A gauche, le protégeant au nord et le séparant du Turkestan russe, une chaîne prodigieuse de montagnes, l’Elbourz s’en va se perdre vers l’est jusqu’à l’Himalaya qui la continue. Les cimes blanches, glorieuses dans le soleil baissant, montent vers le ciel. Au loin étincelle le pic conique du Demavend, la montagne sacrée, le cratère endormi dans les neiges éternelles. Au pied du Demavend, c’est Téhéran. Devant nous, la route redescend sur Kaswyn.
A droite c’est le haut plateau persan d’une altitude qui varie de onze à douze cents mètres; des chaînes de montagnes peu élevées le traversent de l’est à l’ouest. Il s’étend, désert monotone, dans la lumière grise et bleue qui le baigne. Le voilà cet antique empire des Perses! Il est à nous, enfin!
Le même crépuscule affaibli descend sur nous et sur lui.
Nous nous redressons dans la voiture, nous ne sommes plus fatigués.

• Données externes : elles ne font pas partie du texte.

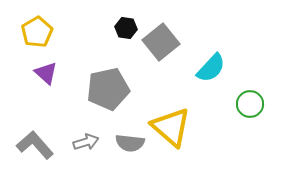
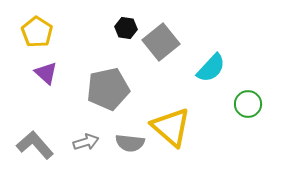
yellow pentagon: rotated 8 degrees counterclockwise
green circle: moved 2 px left
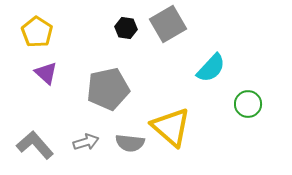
gray square: moved 7 px right, 18 px up; rotated 9 degrees clockwise
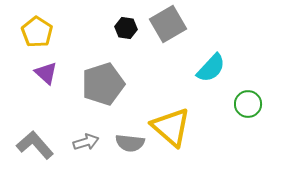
gray pentagon: moved 5 px left, 5 px up; rotated 6 degrees counterclockwise
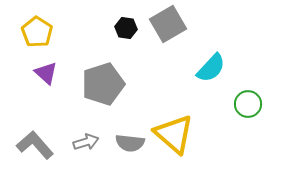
yellow triangle: moved 3 px right, 7 px down
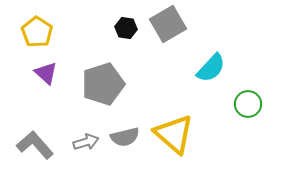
gray semicircle: moved 5 px left, 6 px up; rotated 20 degrees counterclockwise
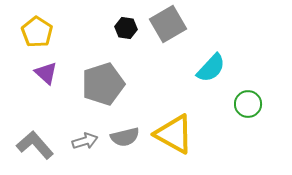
yellow triangle: rotated 12 degrees counterclockwise
gray arrow: moved 1 px left, 1 px up
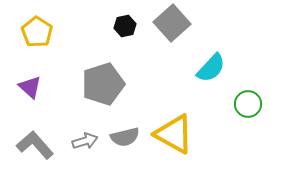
gray square: moved 4 px right, 1 px up; rotated 12 degrees counterclockwise
black hexagon: moved 1 px left, 2 px up; rotated 20 degrees counterclockwise
purple triangle: moved 16 px left, 14 px down
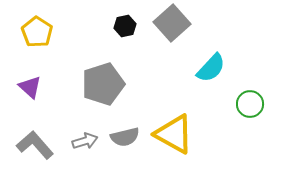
green circle: moved 2 px right
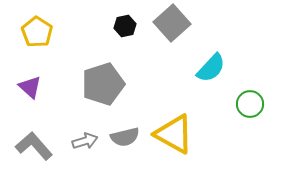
gray L-shape: moved 1 px left, 1 px down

La nuit, qui vient vite en Orient, nous surprend sur la route. A dix heures seulement, nous faisons notre entrée dans la grande ville de Kaswyn, centre ancien de culture, où naquit cette «Gourret-oul-Ayn» (La consolation des yeux), dont Gobineau nous a raconté la vie ardente et la fin tragique dans les troubles bâbystes[4].
[4] Sur l’histoire du Bâb et de la réforme religieuse qu’il tenta au milieu du XIXe siècle, lire les belles pages de Gobineau dans Les Religions et les Philosophies dans l’Asie centrale.
Nous suivons une allée d’arbres épais et arrivons au relais, chapar khané, où nous passerons la nuit.
Le chapar khané de Kaswyn est une hôtellerie.
Il est unique de son espèce en Perse. On y trouve des chambres, des lits, et à toute heure de la nourriture à des prix vraiment modiques. On nous y sert une poule au riz pour quatre-vingts centimes. C’est une chose qu’on n’oublie pas quand on vient de quitter les hôtels du Caucase où nous avons connu d’autres prix.